Krueger Ryan K, Aviran Sharon, Mathews David H, Zuber Jeffrey, Ward Max
ArXiv. 2025 May 12:arXiv:2503.09085v2.
The Nearest Neighbor model is the $\textit{de facto}$ thermodynamic model of RNA secondary structure formation and is a cornerstone of RNA structure prediction and sequence design. The current functional form (Turner 2004) contains $\approx13,000$ underlying thermodynamic parameters, and fitting these to both experimental and structural data is computationally challenging. Here, we leverage recent advances in $\textit{differentiable folding}$, a method for directly computing gradients of the RNA folding algorithms, to devise an efficient, scalable, and flexible means of parameter optimization that uses known RNA structures and thermodynamic experiments. Our method yields a significantly improved parameter set that outperforms existing baselines on all metrics, including an increase in the average predicted probability of ground-truth sequence-structure pairs for a single RNA family by over 23 orders of magnitude. Our framework provides a path towards drastically improved RNA models, enabling the flexible incorporation of new experimental data, definition of novel loss terms, large training sets, and even treatment as a module in larger deep learning pipelines. We make available a new database, RNAometer, with experimentally-determined stabilities for small RNA model systems.

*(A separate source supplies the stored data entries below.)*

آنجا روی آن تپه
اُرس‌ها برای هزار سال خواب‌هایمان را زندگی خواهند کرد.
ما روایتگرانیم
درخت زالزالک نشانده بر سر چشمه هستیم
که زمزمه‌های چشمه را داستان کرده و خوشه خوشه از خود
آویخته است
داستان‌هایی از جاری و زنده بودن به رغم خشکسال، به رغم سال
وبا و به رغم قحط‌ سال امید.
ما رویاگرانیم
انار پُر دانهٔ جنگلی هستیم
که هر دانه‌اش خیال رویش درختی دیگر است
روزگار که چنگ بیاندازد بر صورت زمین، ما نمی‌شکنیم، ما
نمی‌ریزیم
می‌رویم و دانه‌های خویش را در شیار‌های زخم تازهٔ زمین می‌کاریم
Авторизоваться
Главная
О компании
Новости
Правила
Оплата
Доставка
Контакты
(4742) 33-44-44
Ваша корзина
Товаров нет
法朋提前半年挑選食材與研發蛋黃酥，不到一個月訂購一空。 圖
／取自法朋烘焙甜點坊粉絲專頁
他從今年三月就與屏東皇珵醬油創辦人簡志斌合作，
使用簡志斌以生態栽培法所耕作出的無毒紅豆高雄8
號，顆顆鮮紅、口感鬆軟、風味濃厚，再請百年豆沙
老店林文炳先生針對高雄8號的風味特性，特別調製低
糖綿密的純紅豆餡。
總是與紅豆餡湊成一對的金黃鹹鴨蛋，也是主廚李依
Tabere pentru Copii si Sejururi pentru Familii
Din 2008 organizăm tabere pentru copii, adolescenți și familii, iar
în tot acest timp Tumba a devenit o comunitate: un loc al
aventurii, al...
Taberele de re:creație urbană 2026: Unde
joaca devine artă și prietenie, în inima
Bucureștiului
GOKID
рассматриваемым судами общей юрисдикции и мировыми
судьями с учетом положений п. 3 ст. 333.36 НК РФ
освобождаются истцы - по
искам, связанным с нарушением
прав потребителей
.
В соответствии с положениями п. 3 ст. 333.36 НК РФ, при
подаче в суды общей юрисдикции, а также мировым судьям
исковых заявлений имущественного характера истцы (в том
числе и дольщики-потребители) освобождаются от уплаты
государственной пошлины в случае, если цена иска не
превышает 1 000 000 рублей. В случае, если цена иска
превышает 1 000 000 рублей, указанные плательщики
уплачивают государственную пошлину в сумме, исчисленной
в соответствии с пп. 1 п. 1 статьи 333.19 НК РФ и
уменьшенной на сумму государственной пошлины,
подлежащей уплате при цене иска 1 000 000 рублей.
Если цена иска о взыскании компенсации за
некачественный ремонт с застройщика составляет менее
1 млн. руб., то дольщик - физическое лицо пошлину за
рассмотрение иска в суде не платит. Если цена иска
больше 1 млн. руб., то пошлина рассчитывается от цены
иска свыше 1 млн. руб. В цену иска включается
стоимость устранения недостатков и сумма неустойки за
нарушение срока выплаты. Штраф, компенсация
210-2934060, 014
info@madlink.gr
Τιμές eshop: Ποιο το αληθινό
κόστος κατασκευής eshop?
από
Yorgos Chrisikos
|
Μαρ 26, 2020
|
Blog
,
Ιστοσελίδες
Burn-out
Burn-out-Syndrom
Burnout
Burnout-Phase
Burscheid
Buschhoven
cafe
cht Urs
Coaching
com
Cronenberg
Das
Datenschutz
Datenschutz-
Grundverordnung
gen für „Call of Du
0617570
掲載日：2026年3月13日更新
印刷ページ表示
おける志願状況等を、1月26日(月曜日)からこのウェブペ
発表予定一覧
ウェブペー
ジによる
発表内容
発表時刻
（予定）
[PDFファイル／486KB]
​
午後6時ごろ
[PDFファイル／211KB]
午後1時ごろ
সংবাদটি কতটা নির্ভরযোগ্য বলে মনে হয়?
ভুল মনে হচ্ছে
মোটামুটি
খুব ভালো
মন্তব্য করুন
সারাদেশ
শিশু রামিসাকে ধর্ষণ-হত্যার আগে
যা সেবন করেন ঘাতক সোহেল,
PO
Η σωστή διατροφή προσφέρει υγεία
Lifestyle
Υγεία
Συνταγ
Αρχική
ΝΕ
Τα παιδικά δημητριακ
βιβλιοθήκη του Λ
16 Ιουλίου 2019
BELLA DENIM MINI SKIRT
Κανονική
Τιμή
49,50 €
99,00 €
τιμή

最近邻模型是RNA二级结构形成的实际热力学模型,也是RNA结构预测和序列设计的基石。当前的函数形式(特纳2004年)包含约13000个潜在的热力学参数,将这些参数与实验数据和结构数据进行拟合在计算上具有挑战性。在这里,我们利用可微折叠的最新进展,这是一种直接计算RNA折叠算法梯度的方法,来设计一种高效、可扩展且灵活的参数优化方法,该方法使用已知的RNA结构和热力学实验。我们的方法产生了一个显著改进的参数集,在所有指标上都优于现有的基线,包括单个RNA家族的真实序列-结构对的平均预测概率提高了超过23个数量级。我们的框架为大幅改进RNA模型提供了一条途径,能够灵活纳入新的实验数据、定义新的损失项、使用大型训练集,甚至作为更大的深度学习管道中的一个模块进行处理。我们提供了一个新的数据库RNAometer,其中包含小RNA模型系统的实验测定稳定性。